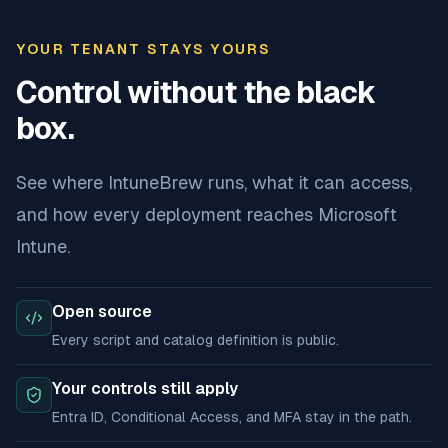
YOUR TENANT STAYS YOURS
Control without the black
box.
See where IntuneBrew runs, what it can access,
and how every deployment reaches Microsoft
Intune.
Open source
Every script and catalog definition is public.
Your controls still apply
Entra ID, Conditional Access, and MFA stay in the path.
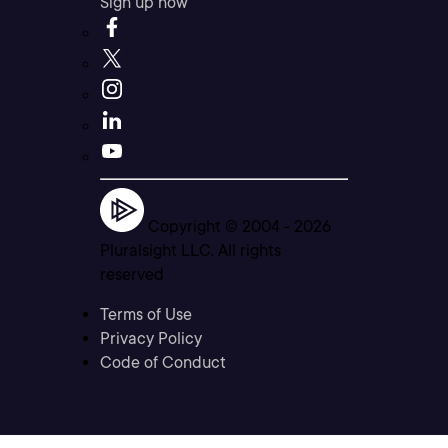
Sign up now
Copyright © 2004 -
2026
Pluralsight LLC. All rights
reserved
Terms of Use
Privacy Policy
Code of Conduct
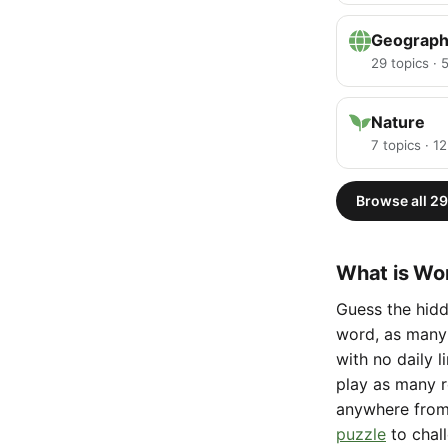
Geograp
29 topics ·
Nature
7 topics · 1
Browse all 29
What is Wor
Guess the hidd
word, as many 
with no daily 
play as many r
anywhere fro
puzzle
to chal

> What to work on:
For this exercise, please retype exactly the lines in the listing from the line with "Guess the hidd" through its last line, both ends included.

> Answer to this exercise:
Guess the hidd
word, as many 
with no daily 
play as many r
anywhere fro
puzzle
to chal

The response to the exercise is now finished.